Last week, seeds producer Biogemma, which had one of its GM maize crops ravaged by activists, said it would file a civil lawsuit for what it described as "intolerable" destruction.

The activists have accused the government of underestimating the possibility of cross-pollination between genetically modified and natural crops, and have threatened to continue their blitz on experimental fields across the country.

Their campaign to destroy GM crop tests began in late June, when the farm ministry published the list of French districts where genetically engineered plants were being tested.

The campaign received a mental boost in late July after the French food safety agency AFSSA released a report saying it had found traces of GM organisms in several conventional crops across the country.

AGPM urged the French government to continue protecting GM experimental fields against what it called "terrorists".

"The government is obliged to protect us," said Daniel Segonds, who represents seed producers belonging to AGPM.

He stressed that GM test fields were government approved.
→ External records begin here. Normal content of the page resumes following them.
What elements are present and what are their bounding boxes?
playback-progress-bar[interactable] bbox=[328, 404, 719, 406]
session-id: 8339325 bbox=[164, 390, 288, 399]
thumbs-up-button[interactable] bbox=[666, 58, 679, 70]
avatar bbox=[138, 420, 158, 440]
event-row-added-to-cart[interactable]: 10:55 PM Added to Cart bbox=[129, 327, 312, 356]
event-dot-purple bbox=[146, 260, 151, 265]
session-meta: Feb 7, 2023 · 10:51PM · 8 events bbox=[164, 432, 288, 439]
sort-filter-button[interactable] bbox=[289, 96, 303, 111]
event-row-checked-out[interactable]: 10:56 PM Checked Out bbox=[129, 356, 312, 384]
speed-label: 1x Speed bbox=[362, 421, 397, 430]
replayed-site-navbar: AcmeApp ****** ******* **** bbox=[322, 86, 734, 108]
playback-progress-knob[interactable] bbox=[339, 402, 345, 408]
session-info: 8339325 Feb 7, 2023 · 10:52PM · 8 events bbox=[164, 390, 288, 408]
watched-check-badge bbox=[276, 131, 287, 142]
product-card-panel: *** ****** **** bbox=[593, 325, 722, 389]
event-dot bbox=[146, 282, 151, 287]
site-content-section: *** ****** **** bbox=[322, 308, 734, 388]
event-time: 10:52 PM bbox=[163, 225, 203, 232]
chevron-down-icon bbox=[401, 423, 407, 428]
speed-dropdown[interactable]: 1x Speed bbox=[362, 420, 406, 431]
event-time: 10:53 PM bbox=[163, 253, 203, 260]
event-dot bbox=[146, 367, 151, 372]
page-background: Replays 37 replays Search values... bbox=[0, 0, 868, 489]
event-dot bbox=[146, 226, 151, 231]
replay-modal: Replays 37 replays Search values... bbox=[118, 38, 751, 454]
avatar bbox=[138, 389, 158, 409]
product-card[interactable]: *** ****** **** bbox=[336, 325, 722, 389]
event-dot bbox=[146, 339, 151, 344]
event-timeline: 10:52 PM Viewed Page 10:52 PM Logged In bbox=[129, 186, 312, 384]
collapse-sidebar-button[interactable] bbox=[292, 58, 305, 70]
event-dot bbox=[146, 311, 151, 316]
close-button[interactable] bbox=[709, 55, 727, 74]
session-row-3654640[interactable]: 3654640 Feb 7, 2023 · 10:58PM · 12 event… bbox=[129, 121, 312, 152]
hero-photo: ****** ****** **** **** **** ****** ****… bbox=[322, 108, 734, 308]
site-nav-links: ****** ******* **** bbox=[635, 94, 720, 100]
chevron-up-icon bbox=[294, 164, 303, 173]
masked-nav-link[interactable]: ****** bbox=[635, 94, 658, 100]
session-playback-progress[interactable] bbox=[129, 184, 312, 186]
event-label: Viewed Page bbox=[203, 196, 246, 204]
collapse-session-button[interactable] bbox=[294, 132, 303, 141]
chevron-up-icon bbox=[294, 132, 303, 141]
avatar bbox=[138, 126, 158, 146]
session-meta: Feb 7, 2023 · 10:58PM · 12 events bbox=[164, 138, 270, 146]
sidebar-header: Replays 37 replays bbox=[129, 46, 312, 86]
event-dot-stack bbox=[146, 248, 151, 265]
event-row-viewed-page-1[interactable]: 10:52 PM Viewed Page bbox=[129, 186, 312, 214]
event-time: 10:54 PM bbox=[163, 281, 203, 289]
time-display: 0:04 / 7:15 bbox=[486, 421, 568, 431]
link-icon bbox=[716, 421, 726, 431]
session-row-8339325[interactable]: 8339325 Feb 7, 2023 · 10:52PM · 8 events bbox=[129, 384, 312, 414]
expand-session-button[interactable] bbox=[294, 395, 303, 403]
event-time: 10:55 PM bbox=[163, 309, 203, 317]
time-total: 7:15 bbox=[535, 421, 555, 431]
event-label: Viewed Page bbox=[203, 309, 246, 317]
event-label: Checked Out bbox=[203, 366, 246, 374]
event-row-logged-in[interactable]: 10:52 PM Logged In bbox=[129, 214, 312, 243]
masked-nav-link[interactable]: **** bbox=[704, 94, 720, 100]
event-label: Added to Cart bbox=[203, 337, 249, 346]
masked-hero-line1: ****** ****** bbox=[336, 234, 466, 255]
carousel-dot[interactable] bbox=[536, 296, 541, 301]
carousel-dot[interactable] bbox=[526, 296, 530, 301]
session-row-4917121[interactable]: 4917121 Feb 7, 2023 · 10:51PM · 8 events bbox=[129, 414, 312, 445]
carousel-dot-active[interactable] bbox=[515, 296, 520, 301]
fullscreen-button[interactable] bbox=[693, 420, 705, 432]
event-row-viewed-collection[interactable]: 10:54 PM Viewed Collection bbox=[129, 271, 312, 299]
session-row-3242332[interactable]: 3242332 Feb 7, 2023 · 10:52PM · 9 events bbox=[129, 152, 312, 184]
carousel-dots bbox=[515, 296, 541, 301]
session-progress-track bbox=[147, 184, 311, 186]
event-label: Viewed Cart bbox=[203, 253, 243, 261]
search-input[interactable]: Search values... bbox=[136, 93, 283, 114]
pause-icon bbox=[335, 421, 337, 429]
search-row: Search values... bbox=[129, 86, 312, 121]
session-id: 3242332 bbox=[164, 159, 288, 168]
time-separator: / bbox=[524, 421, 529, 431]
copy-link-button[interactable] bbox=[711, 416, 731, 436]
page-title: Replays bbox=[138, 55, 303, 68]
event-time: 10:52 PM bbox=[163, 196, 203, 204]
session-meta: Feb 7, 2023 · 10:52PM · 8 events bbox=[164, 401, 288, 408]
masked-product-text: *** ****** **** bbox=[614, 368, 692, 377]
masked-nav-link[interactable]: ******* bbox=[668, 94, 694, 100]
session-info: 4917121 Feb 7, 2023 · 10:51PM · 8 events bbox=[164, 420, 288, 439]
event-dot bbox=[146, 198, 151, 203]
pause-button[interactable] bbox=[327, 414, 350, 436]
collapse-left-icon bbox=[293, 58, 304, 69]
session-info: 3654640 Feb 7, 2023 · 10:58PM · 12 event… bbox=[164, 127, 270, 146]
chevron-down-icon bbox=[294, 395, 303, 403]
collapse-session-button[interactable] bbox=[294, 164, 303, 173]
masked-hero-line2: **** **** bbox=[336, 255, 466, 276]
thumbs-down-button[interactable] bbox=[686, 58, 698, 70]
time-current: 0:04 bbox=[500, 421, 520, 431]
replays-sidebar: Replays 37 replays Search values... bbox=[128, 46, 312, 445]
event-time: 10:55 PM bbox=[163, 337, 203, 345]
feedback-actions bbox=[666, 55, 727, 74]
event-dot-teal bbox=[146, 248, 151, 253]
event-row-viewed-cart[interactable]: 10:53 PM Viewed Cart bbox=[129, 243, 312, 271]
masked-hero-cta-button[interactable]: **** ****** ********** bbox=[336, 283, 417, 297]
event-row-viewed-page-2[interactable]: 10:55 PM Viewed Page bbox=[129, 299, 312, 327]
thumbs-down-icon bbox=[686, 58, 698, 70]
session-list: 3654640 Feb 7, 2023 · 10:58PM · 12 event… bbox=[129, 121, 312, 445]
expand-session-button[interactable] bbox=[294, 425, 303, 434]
On Saturday, between 100 and 150 police prevented activists from hacking down three fields of GM tests in Sigalens, soutwestern France, after Prime Minister Lionel Jospin publicly criticised the destruction, describing the protests as illegal.

While GM crops are common in the United States, France and other European countries remain highly reluctant to sanction new genetic technology in agriculture. France nonetheless grows experimental GM crops on around 100 sites.